#### [What the task requires]
The response must be the exact lines from the line holding "[RESUME] (391, 783)" through the end of the entries, with no pictures and nothing else.

#### [Stored data entries]

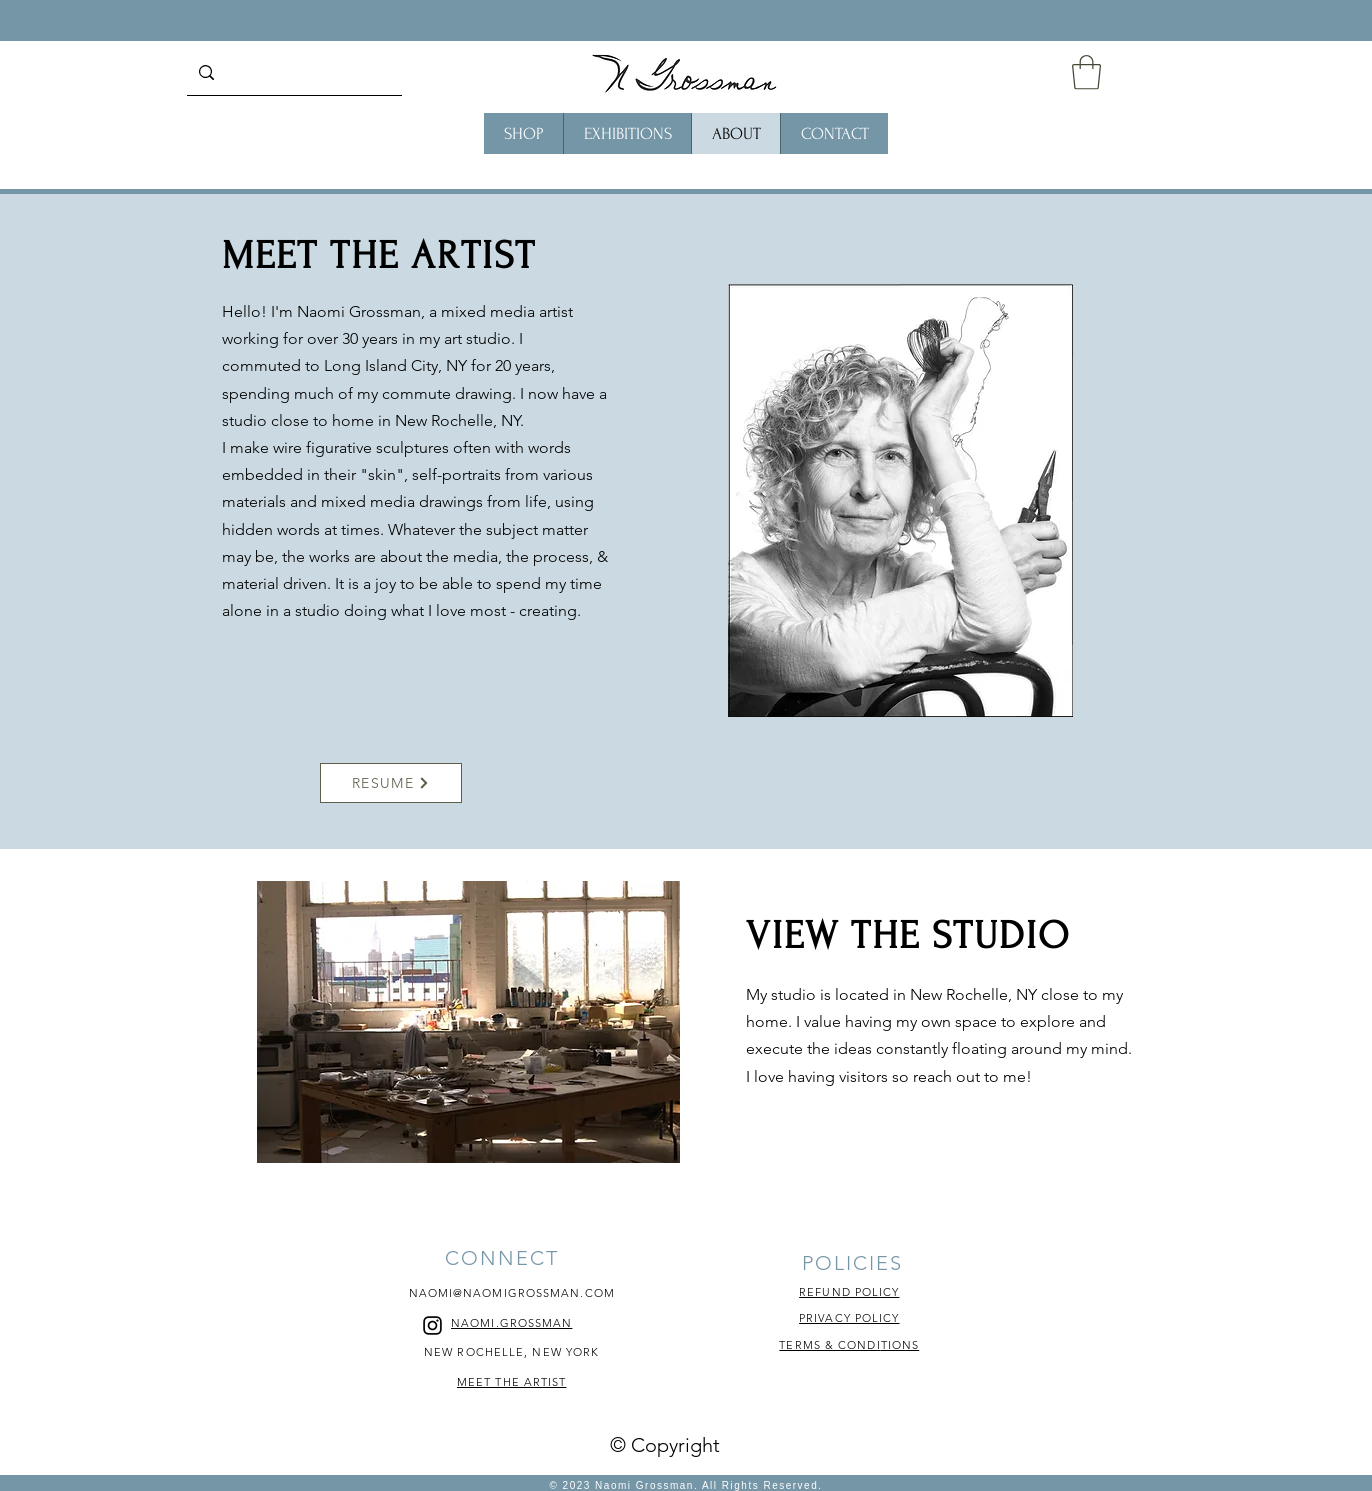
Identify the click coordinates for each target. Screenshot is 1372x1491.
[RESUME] (391, 783)
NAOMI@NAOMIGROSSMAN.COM (512, 1293)
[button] (1086, 72)
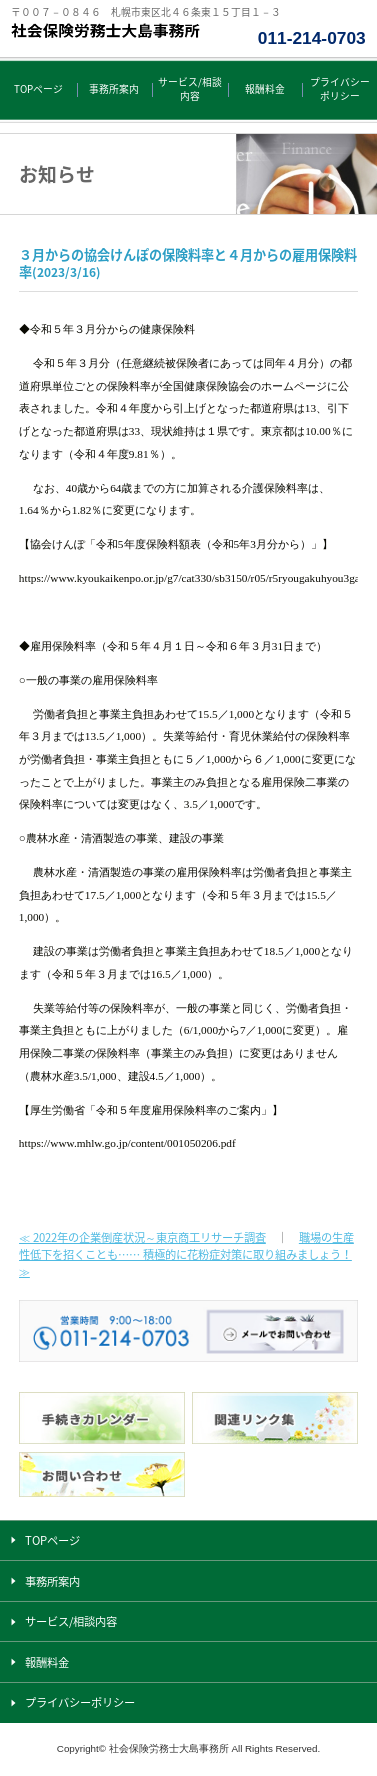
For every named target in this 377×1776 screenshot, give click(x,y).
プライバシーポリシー (340, 89)
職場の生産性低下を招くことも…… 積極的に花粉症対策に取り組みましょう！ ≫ (186, 1254)
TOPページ (38, 89)
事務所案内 (114, 89)
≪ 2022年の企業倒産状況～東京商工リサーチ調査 (142, 1237)
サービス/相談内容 (190, 89)
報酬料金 (265, 89)
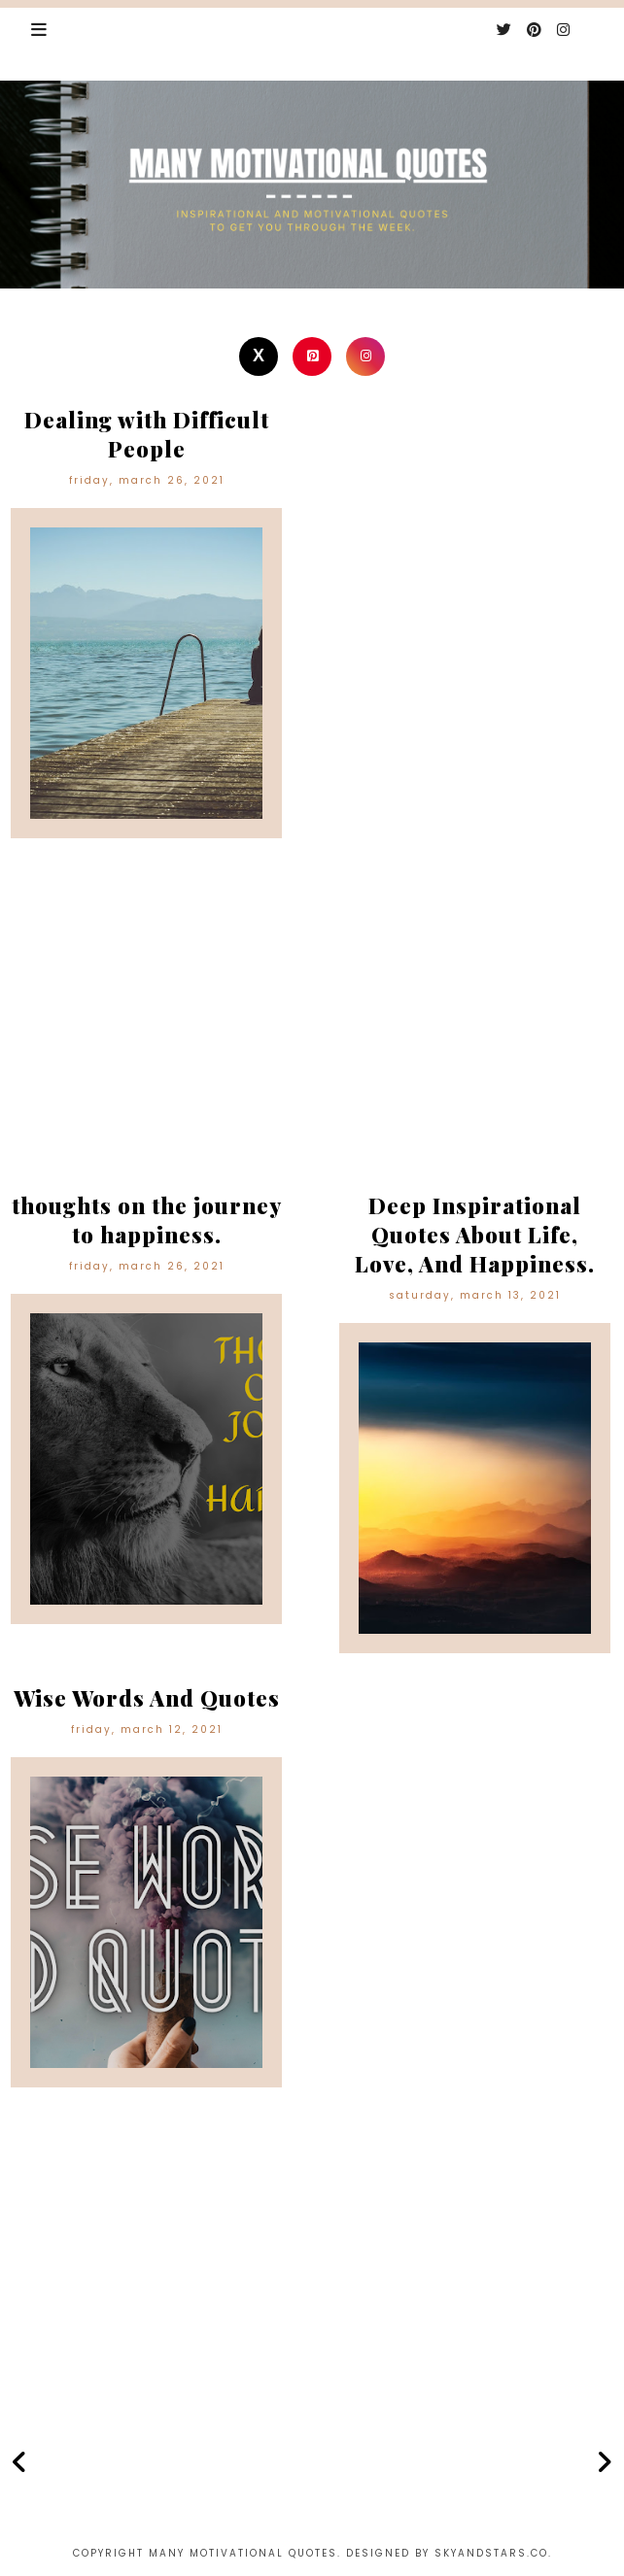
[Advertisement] (312, 1030)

#### [Exercise output]
[RESUME] (391, 783)
NAOMI@NAOMIGROSSMAN.COM (512, 1293)
[button] (1086, 72)
For every named target in this 377×1776 screenshot, give click(x,y).
プライバシーポリシー (340, 89)
職場の生産性低下を招くことも…… 積極的に花粉症対策に取り組みましょう！ ≫ (186, 1254)
TOPページ (38, 89)
事務所案内 (114, 89)
≪ 2022年の企業倒産状況～東京商工リサーチ調査 (142, 1237)
サービス/相談内容 (190, 89)
報酬料金 (265, 89)
[Advertisement] (312, 1030)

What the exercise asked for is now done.